In un pamphlet di 64 pagine appena pubblicato il giornalista veronese ricorda come su Papa Francesco pende lo spettro di quello che in politica si chiama impeachment, cioè la messa in stato d’accusa. Molte voci, infatti, si sarebbero alzate da parte di alcuni porporati e fedeli contrari alla svolta, considerata riformista, di Papa Bergoglio, che considerano “un uomo di scarsa cultura teologica, attaccato al potere, irascibile e vendicativo”.
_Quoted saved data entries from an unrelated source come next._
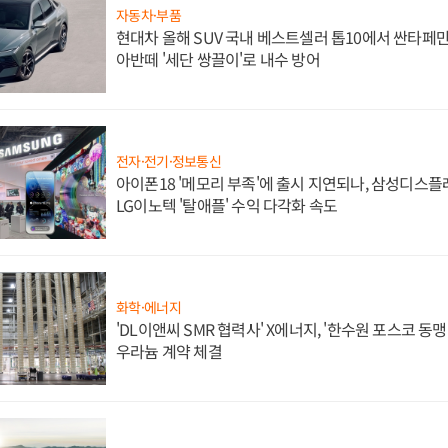
자동차·부품
현대차 올해 SUV 국내 베스트셀러 톱10에서 싼타페만
아반떼 '세단 쌍끌이'로 내수 방어
전자·전기·정보통신
아이폰18 '메모리 부족'에 출시 지연되나, 삼성디스
LG이노텍 '탈애플' 수익 다각화 속도
화학·에너지
'DL이앤씨 SMR 협력사' X에너지, '한수원 포스코 
우라늄 계약 체결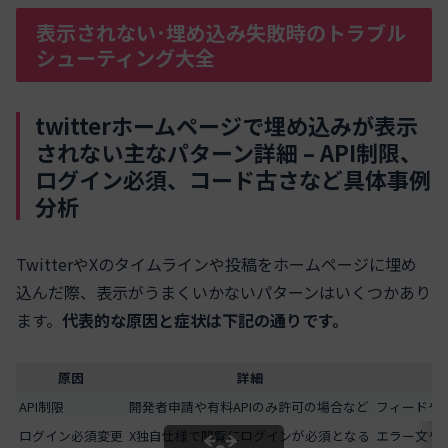
表示されない･埋め込み失敗時のトラブル
シューティング大全
twitterホームページで埋め込みが表示
されない主なパターン詳細 – API制限、
ログイン必須、コード古さなど具体事例
分析
TwitterやXのタイムラインや投稿をホームページに埋め
込んだ際、表示がうまくいかないパターンはいくつかあり
ます。
代表的な原因と症状は下記の通りです。
原因
詳細
API制限
開発者申請や有料APIのみ許可の場合など
フィードや
ログイン必須変更
X独自仕様で閲覧にログインが必須となる
エラー文や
Nelle pagine del testo Filippi, classe 1962, dal 2001 inviato speciale del quotidiano milanese, dove si occupa prevalentemente di politica, cronaca ed economia, organizza la sua riflessione suddividendola in 12 mini capitoli.

L’autore di “La vera storia di Papa Francesco – biografia di Jorge Mario Bergoglio” (Barbera editore), in questo nuovo testo comincia con la cronaca e spiega ciò che è seguito all’elezione del primo pontefice sudamericano, ricordando le riforme avviate dal pontefice gesuita, il suo manifesto spirituale (con l’evangelizzazione al primo posto, il no all’autoreferenzialità e la denuncia dei mali della mondanità spirituale, l’apertura alle periferie esistenziali) nell’ottica “dell’avviare processi” piuttosto che “nell’occupare spazi”.

Sono stati così tanti i processi avviati che Filippi definisce il Pontefice “il Grande riformatore” e, spiega, che ciò comporta “una serie di rischi. Il pericolo più grande è quello di trovarsi di fronte a una serie di grandi incompiute. Riforme annunciate, avviate, che poi non riescono a essere portate a conclusione”.

Filippi ricorda che molte iniziative hanno creato “forti resistenze al cambiamento all’interno della curia e in alcuni settori del mondo cattolico che hanno osteggiato il nuovo impulso voluto dal pontefice argentino”, rammentando che la riforma della curia è ancora in mezzo al guado, come è rimasta una “rivoluzione incompiuta” quella che riguarda lo Ior e le finanze vaticane.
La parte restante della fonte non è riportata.